Full sweep is ~3-4 hours and **reboots the target host** as part of the
run — only point it at a dedicated test node.
## What it tests
Per-app transitions:
| # | Transition | Pass criteria |
|---|----------------------|------------------------------------------------|
| 1 | install | All containers reach `running` within 10 min |
| 2 | ui_probe | HTTP 2xx/3xx via `https://<host>/app/<id>/` |
| 3 | auth_probe | (bitcoin-rpc only) returns 200 not 401 |
| 4 | stop | All containers reach `exited` state |
| 5 | start | All containers reach `running` state |
| 6 | restart | All containers `running` after restart |
| 7 | uninstall | All containers absent, no residue |
Batch transitions (full sweep only):
| # | Transition | Pass criteria |
|---|-------------------------------|-------------------------------------|
| 8 | archipelago.service restart | Container set unchanged across |
| 9 | host reboot | Container set unchanged across |
Coverage by design — discovery rather than encoded metadata.
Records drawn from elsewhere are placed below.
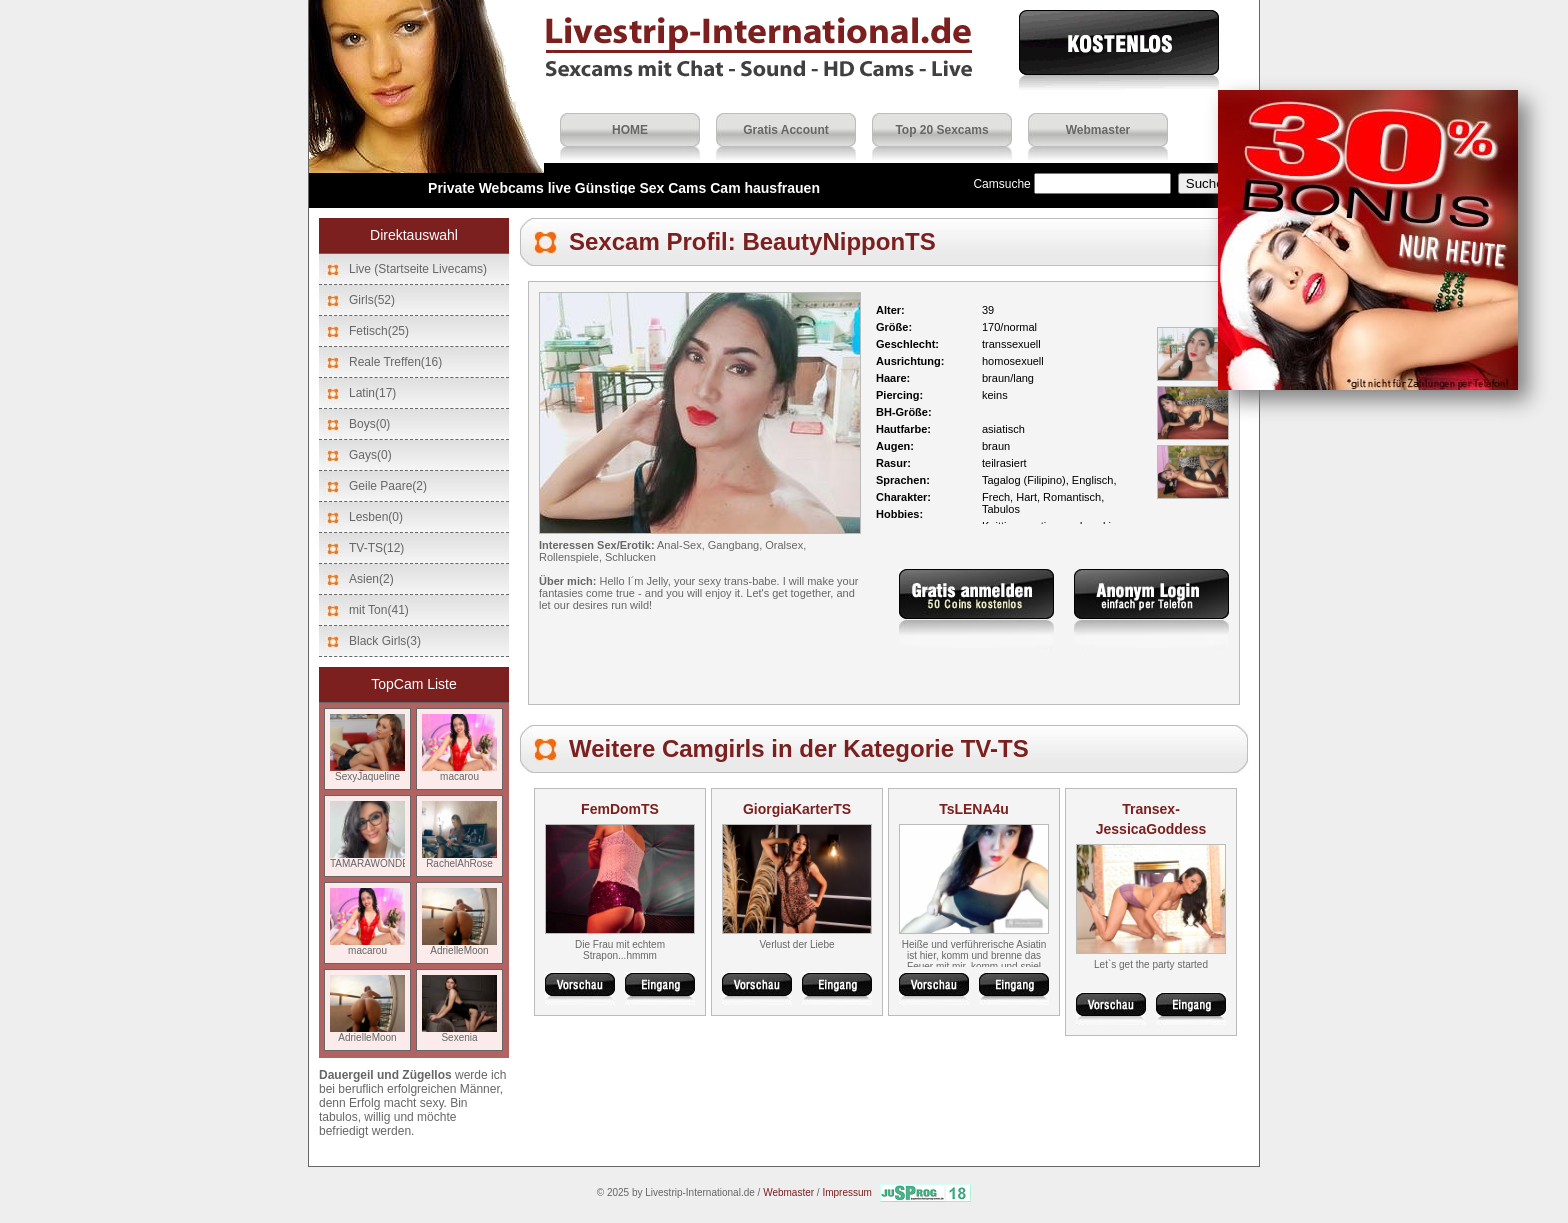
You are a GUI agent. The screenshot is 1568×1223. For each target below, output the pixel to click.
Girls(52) (372, 300)
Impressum (846, 1192)
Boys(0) (369, 424)
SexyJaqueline (367, 772)
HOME (630, 130)
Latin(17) (372, 393)
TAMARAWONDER (373, 859)
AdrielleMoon (459, 946)
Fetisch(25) (379, 331)
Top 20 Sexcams (941, 130)
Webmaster (1098, 130)
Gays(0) (370, 455)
The harness
snapshots `podman ps -a` before install, again after install stabilizes,
and the difference IS this app's container set. Works equally well for
single-container apps and 7-container stacks (indeedhub) without per-app
configuration.
## Output
JSON-lines results at `scripts/resilience/reports/<run_ts>/results.jsonl`:
{"ts":"…","app":"bitcoin-knots","transition":"install","status":"PASS","detail":"bitcoin-knots,archy-bitcoin-ui"}
{"ts":"…","app":"bitcoin-knots","transition":"auth_probe","status":"PASS","detail":"bitcoin-rpc HTTP 200"}
Exit code: `0` if every cell green, `1` if any red, `2` if setup failed
before tests began. Use as a release gate — refuse to tag if any cell red.
## Auth flow
The harness uses the same `auth.login` RPC that the UI uses, then carries
`session=…` and `csrf_token=…` cookies plus the `X-CSRF-Token` header on
every subsequent call. Re-logs in after archipelago.service restart and
host reboot.
## Caveats / known gaps
- App proxy probe (`/app/<id>/`) only validates the proxy responds — for
apps with deeper protocol behavior (lnd, fedimint, mempool) this only
catches "container alive, proxy reachable", not "the protocol is healthy".
- Multi-container stack assertions: the harness checks **every** new
container is `running`, so it would catch the indeedhub-api restart loop
while postgres/redis/minio looked fine.
- Host reboot test is destructive and slow — runs once at end of full sweep.
- `package.start`/`stop`/`restart` RPC methods may not exist for all apps;
failures are recorded and the harness continues.